Havok wrote:Wait... so people argue that a "chainreaction of events" is what destroyed Alderaan? And that that PLANET WIDE reaction, took, what, a millisecond? Isn't that completely implausible based on physics alone?
An effect propagating outwards from the beam path at lightspeed could cover an entire Earthlike planet in, oh... let's see, radius roughly six thousand kilometers, so... yeah. Twenty milliseconds.
Which is short enough to take about one frame in a movie, if that.
Batman wrote:And I think that's what Simon is getting at. At least as he sees it, the destruction of Alderaan as seen in the movies isn't compatible with real world physics*. I happen to disagree, but I also seriously suck at anything involving math.
*It's incompatible with real world physics anyway because even if it is a DET event there's no 'real world' way in hell to generate that much energy in something the size of the Death Star, but from what I can tell Simon is saying 'even if we dump Mike's calculations (and more) into the planet, the results wouldn't look like that'.

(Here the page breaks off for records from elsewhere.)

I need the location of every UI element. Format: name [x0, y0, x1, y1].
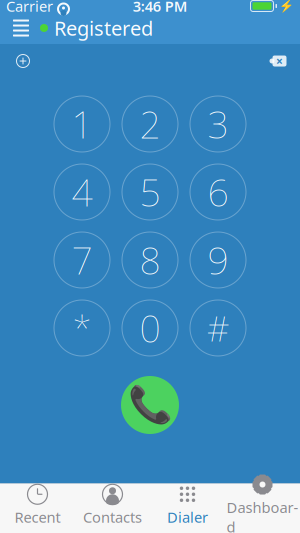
button[interactable]: 1 — [48, 90, 116, 158]
button[interactable]: Dialer — [150, 484, 225, 533]
staticText: 3:46 PM — [133, 0, 188, 16]
staticText: 📞 — [128, 384, 172, 426]
button[interactable]: * — [48, 294, 116, 362]
button[interactable]: Add contact — [4, 46, 38, 76]
staticText: 4 — [72, 167, 92, 217]
staticText: × — [276, 53, 283, 69]
button[interactable]: 0 — [116, 294, 184, 362]
staticText: 9 — [208, 235, 228, 285]
button[interactable]: Menu — [2, 16, 40, 40]
button[interactable]: # — [184, 294, 252, 362]
button[interactable]: 9 — [184, 226, 252, 294]
button[interactable]: 3 — [184, 90, 252, 158]
staticText: 0 — [140, 303, 160, 353]
staticText: Carrier — [6, 0, 53, 16]
button[interactable]: 4 — [48, 158, 116, 226]
button[interactable]: 7 — [48, 226, 116, 294]
staticText: ⚡ — [279, 0, 294, 13]
button[interactable]: 8 — [116, 226, 184, 294]
staticText: Contacts — [83, 507, 142, 527]
staticText: Registered — [54, 15, 153, 41]
staticText: Dashboard — [226, 498, 298, 533]
button[interactable]: Recent — [0, 484, 75, 533]
staticText: Dialer — [167, 507, 208, 527]
button[interactable]: 6 — [184, 158, 252, 226]
button[interactable]: 5 — [116, 158, 184, 226]
button[interactable]: 2 — [116, 90, 184, 158]
button[interactable]: Backspace — [262, 46, 296, 76]
button[interactable]: Dashboard — [225, 484, 300, 533]
staticText: 6 — [208, 167, 228, 217]
staticText: # — [207, 305, 229, 351]
button[interactable]: Contacts — [75, 484, 150, 533]
staticText: Recent — [14, 507, 60, 527]
staticText: 7 — [72, 235, 92, 285]
button[interactable]: Call — [121, 376, 179, 434]
staticText: 1 — [72, 99, 92, 149]
staticText: 5 — [140, 167, 160, 217]
staticText: 2 — [140, 99, 160, 149]
staticText: 8 — [140, 235, 160, 285]
staticText: 3 — [208, 99, 228, 149]
staticText: * — [72, 305, 92, 351]
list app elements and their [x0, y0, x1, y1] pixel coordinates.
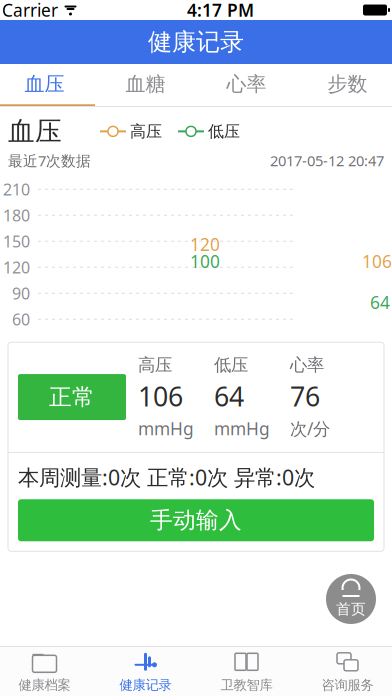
staticText: 次/分 [290, 417, 330, 440]
staticText: 最近7次数据 [8, 151, 91, 170]
button[interactable]: 血糖 [95, 64, 196, 106]
staticText: 76 [290, 378, 320, 414]
button[interactable]: 心率 [196, 64, 297, 106]
staticText: 卫教智库 [220, 677, 272, 693]
staticText: 健康档案 [18, 677, 70, 693]
button[interactable]: 首页 [326, 574, 376, 624]
staticText: 高压 [138, 354, 172, 376]
staticText: 低压 [208, 122, 240, 141]
staticText: 90 [12, 283, 30, 304]
staticText: 血糖 [126, 72, 166, 96]
staticText: 150 [3, 231, 30, 252]
button[interactable]: 卫教智库 [196, 647, 297, 696]
staticText: 180 [3, 205, 30, 226]
button[interactable]: 正常 [18, 374, 126, 420]
staticText: 120 [3, 257, 30, 278]
staticText: mmHg [138, 417, 194, 440]
staticText: 健康记录 [148, 27, 244, 57]
staticText: 正常 [49, 383, 95, 411]
staticText: 低压 [214, 354, 248, 376]
staticText: 60 [12, 309, 30, 330]
button[interactable]: 血压 [0, 64, 95, 106]
staticText: 100 [190, 250, 220, 273]
staticText: 本周测量:0次 正常:0次 异常:0次 [18, 463, 315, 491]
staticText: 心率 [290, 354, 324, 376]
staticText: 120 [190, 233, 220, 256]
button[interactable]: 手动输入 [8, 499, 384, 541]
staticText: 首页 [336, 600, 366, 618]
staticText: 210 [3, 179, 30, 200]
button[interactable]: 健康档案 [0, 647, 95, 696]
staticText: 106 [362, 250, 392, 273]
staticText: 4:17 PM [187, 0, 254, 22]
button[interactable]: 步数 [297, 64, 392, 106]
staticText: 健康记录 [120, 677, 172, 693]
staticText: mmHg [214, 417, 270, 440]
staticText: 2017-05-12 20:47 [270, 151, 384, 170]
button[interactable]: 健康记录 [95, 647, 196, 696]
staticText: 步数 [328, 72, 368, 96]
staticText: 106 [138, 378, 183, 414]
staticText: 血压 [24, 72, 64, 96]
staticText: 64 [370, 291, 390, 314]
button[interactable]: 咨询服务 [297, 647, 392, 696]
staticText: 64 [214, 378, 244, 414]
staticText: Carrier [2, 0, 58, 22]
staticText: 高压 [130, 122, 162, 141]
staticText: 血压 [8, 115, 62, 148]
staticText: 咨询服务 [322, 677, 374, 693]
staticText: 手动输入 [150, 506, 242, 534]
staticText: 心率 [226, 72, 266, 96]
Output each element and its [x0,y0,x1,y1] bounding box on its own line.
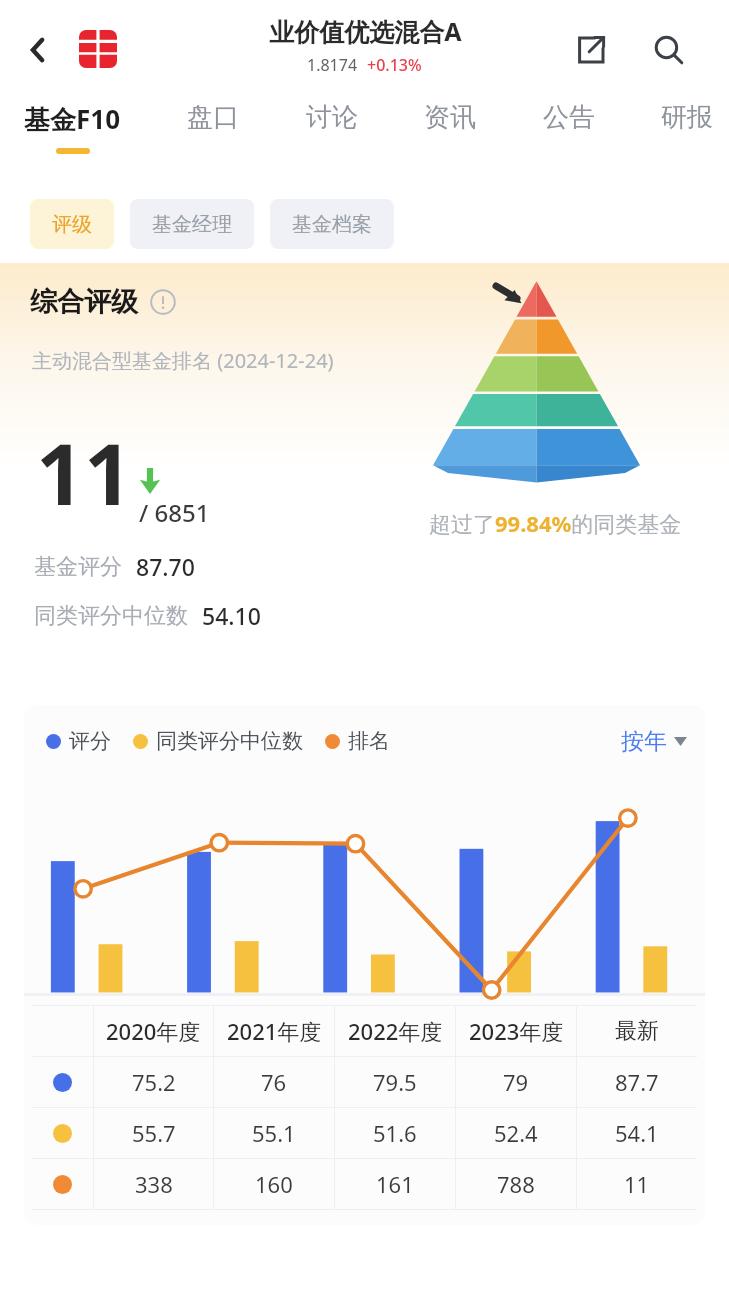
staticText: 排名 [348,728,390,754]
staticText: 75.2 [132,1067,176,1097]
staticText: 87.70 [136,551,195,582]
staticText: 综合评级 [30,285,138,319]
staticText: 160 [255,1169,293,1199]
staticText: 79 [503,1067,529,1097]
staticText: 11 [624,1169,650,1199]
button[interactable]: 综合评级 [30,285,176,319]
staticText: 基金档案 [292,212,372,237]
button[interactable]: 基金经理 [130,199,254,249]
other: Info [150,289,176,315]
staticText: 超过了99.84%的同类基金 [429,508,682,538]
staticText: 2022年度 [348,1016,443,1046]
staticText: 1.8174 [307,54,358,76]
staticText: 52.4 [494,1118,538,1148]
staticText: 基金F10 [24,101,121,137]
staticText: 54.1 [615,1118,659,1148]
staticText: 87.7 [615,1067,659,1097]
button[interactable]: 基金F10 [22,101,123,154]
staticText: 79.5 [373,1067,417,1097]
staticText: 同类评分中位数 [156,728,303,754]
button[interactable]: Search [641,22,697,78]
staticText: 资讯 [424,101,476,134]
staticText: 业价值优选混合A [269,14,462,48]
staticText: 338 [135,1169,173,1199]
button[interactable]: 资讯 [422,101,478,145]
staticText: 按年 [621,727,667,756]
staticText: 主动混合型基金排名 (2024-12-24) [32,347,334,374]
staticText: 基金评分 [34,553,122,581]
staticText: 788 [497,1169,535,1199]
staticText: 2023年度 [469,1016,564,1046]
staticText: 评级 [52,212,92,237]
button[interactable]: 公告 [541,101,597,145]
button[interactable]: 排名 [325,728,390,754]
staticText: 盘口 [187,101,239,134]
staticText: 同类评分中位数 [34,602,188,630]
staticText: 基金经理 [152,212,232,237]
staticText: 最新 [615,1017,659,1045]
staticText: 公告 [543,101,595,134]
staticText: 51.6 [373,1118,417,1148]
button[interactable]: 研报 [659,101,715,145]
button[interactable]: Share [563,22,619,78]
button[interactable]: 评级 [30,199,114,249]
staticText: / 6851 [139,496,210,529]
button[interactable]: 基金档案 [270,199,394,249]
staticText: 161 [376,1169,414,1199]
staticText: 研报 [661,101,713,134]
staticText: 11 [36,415,133,529]
button[interactable]: 按年 [621,727,687,756]
button[interactable]: 评分 [46,728,111,754]
staticText: 评分 [69,728,111,754]
button[interactable]: 盘口 [185,101,241,145]
staticText: +0.13% [367,54,422,76]
button[interactable]: Fund logo [76,27,120,71]
staticText: 2020年度 [106,1016,201,1046]
staticText: 2021年度 [227,1016,322,1046]
button[interactable]: Back [10,22,66,78]
staticText: 55.1 [252,1118,296,1148]
staticText: 76 [261,1067,287,1097]
button[interactable]: 同类评分中位数 [133,728,303,754]
staticText: 55.7 [132,1118,176,1148]
staticText: 讨论 [306,101,358,134]
staticText: 54.10 [202,600,261,631]
button[interactable]: 讨论 [304,101,360,145]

It's like... Put this way. If you fire a bullet into an apple, you can shred that apple into pieces. But if you watch, the apple doesn't just go "bang" like an exploding firecracker. Not even if it ends up in about as many pieces as if you
had lit a firecracker inside it.
If you pour massive energy into an object along a single, linear beam path, you do
not get a spherically symmetrical blast front propagating outward in all directions.
Vance wrote:Since there is no possible way that the energy needed can be generated from the planet itself (or any chain reaction involving the planet) it must have come from an external source. It is actually easier to hypothesize ways in which the energy could be generated inside the Death Star than it is to explain any impossibly energetic chain reactions involving the planet itself, which is composed of known materials (mostly silicon and iron).
We can accept that the Death Star itself has impossible energy sources, but we can't accept that the Death Star
makes other things draw energy from impossible sources?
There's such a thing as having too little imagination to be qualified to comment on SF.
The energy required to accelerate mass into motion is impossible to circumvent, so there is no way of getting rid of those 1e38 Joules regardless of where they come from.
Yeah, yeah, I heard that the first time five years ago. I don't argue the point. I don't care about the numbers, I have no interest in arguing them up or down.
But seriously, Alderaan blowing up looks more like a spherical blast front, as though the planet itself exploded. It looks very little like what you'd expect if some energetic beam carved through the planet and blew it apart like a bullet smashing through a glass vase.*
*Yes, I know, it wouldn't look
exactly like a bullet hitting a glass vase, let's not be willfully obtuse here. Everyone gets the point, I imagine.